## WORKING DATA
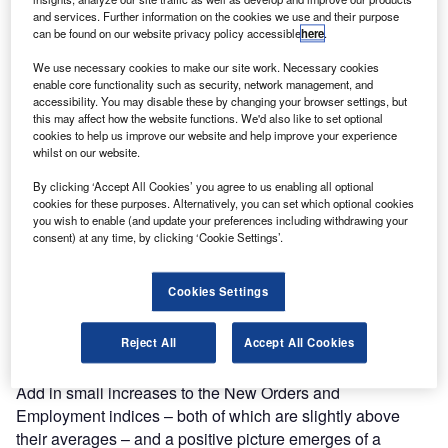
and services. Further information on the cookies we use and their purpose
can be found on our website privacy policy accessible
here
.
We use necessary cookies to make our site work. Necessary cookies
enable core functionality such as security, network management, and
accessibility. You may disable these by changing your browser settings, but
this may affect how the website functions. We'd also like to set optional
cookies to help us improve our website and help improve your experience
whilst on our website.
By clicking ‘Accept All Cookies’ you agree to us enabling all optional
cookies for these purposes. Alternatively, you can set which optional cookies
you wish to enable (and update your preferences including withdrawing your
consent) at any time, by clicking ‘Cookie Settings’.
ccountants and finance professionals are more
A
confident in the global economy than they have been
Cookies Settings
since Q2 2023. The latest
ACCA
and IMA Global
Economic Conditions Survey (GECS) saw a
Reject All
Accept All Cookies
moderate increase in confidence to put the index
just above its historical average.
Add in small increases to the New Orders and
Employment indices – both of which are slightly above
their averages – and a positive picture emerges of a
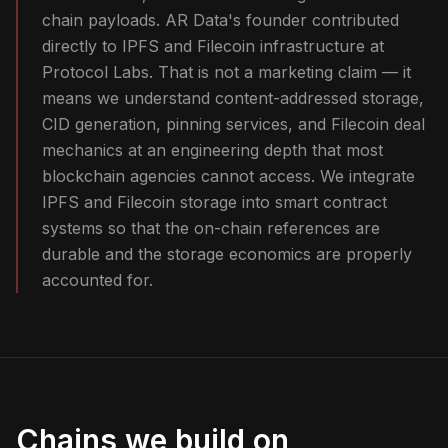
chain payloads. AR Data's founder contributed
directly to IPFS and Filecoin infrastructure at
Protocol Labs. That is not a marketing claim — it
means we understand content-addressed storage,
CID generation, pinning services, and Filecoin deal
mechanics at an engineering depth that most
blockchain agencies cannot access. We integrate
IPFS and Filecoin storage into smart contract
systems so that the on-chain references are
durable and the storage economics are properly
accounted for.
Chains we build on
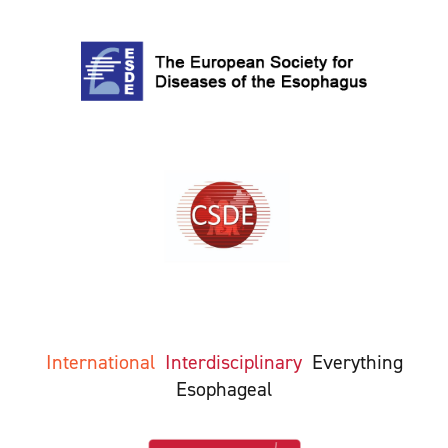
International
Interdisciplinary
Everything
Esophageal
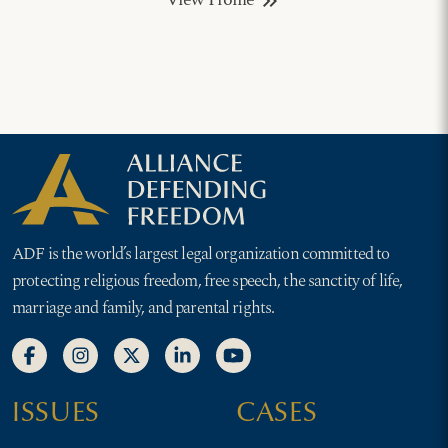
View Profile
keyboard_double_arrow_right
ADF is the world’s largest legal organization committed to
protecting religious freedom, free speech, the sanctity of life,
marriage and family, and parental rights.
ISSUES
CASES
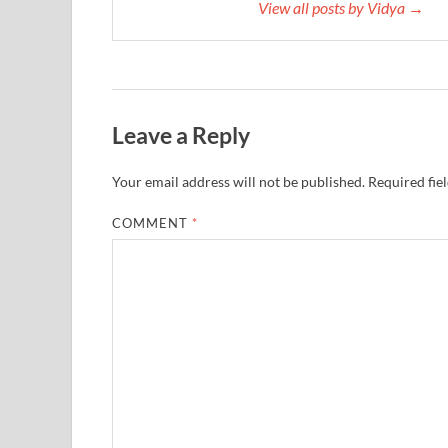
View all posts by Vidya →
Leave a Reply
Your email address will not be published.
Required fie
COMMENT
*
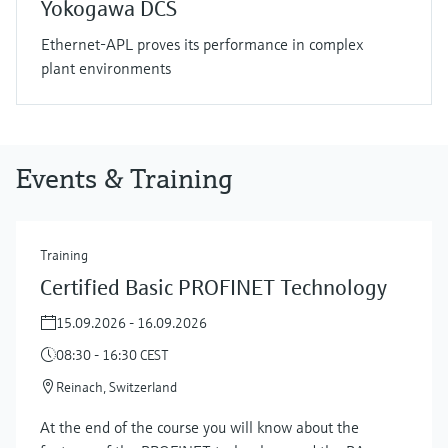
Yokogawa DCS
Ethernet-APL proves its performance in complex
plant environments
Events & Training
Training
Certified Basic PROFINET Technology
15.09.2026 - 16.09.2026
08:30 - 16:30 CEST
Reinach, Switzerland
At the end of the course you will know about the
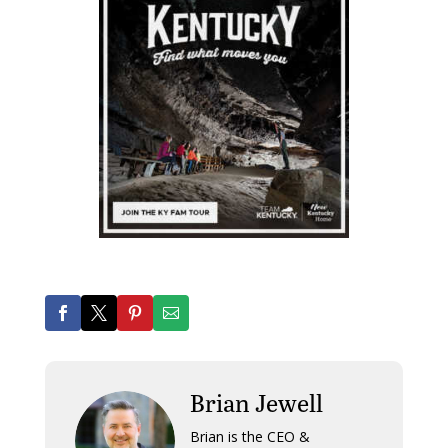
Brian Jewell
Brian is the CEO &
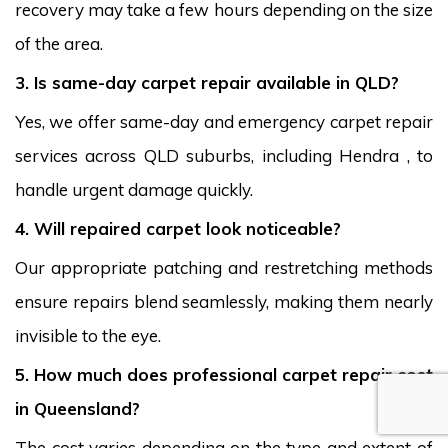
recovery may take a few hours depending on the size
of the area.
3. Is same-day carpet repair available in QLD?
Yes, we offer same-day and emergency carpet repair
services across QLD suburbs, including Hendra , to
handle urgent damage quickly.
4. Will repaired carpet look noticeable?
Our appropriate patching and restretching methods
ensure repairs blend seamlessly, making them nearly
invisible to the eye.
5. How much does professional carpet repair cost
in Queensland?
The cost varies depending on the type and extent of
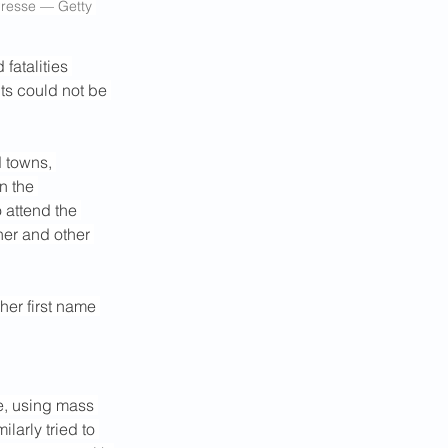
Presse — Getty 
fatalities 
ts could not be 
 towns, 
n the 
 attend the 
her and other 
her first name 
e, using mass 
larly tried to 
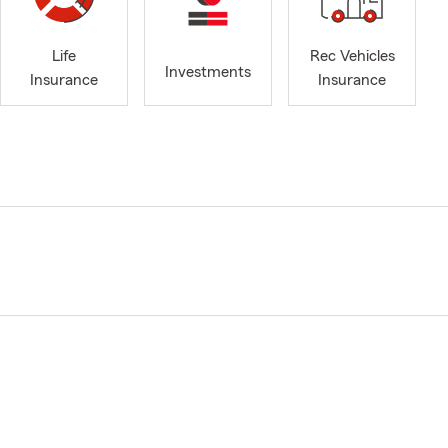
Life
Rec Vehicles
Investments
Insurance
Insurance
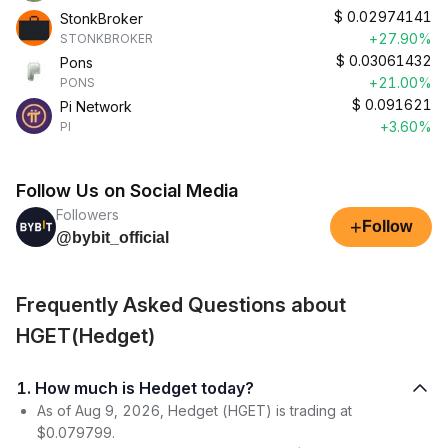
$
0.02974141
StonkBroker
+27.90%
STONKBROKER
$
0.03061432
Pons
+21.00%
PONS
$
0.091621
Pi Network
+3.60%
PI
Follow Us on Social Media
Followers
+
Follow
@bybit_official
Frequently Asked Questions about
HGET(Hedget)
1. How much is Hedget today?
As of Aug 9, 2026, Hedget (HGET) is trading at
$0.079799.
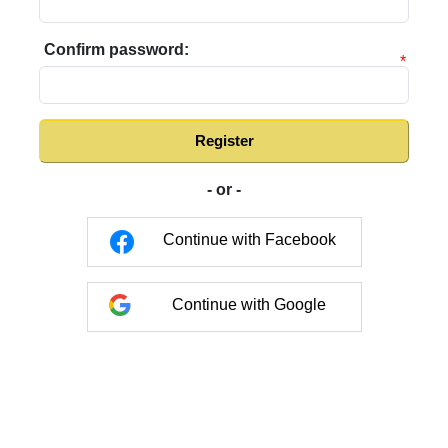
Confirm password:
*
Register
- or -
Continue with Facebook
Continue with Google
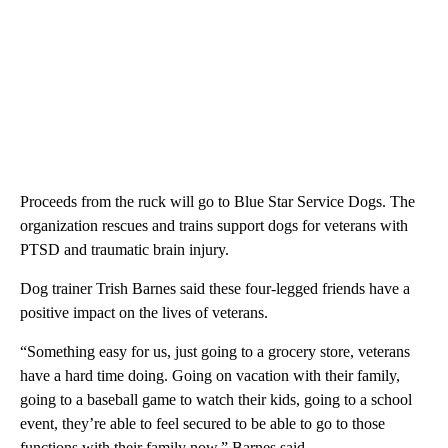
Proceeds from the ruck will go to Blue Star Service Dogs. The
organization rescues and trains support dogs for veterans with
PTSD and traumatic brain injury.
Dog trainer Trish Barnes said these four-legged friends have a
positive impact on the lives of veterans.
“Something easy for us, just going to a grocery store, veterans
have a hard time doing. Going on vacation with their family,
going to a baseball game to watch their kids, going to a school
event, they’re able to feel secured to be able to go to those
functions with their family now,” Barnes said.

## WHAT THIS TASK INVOLVES
One number answers this exercise: the count of lines above in which the word "just" appears.

## RESPONSE
2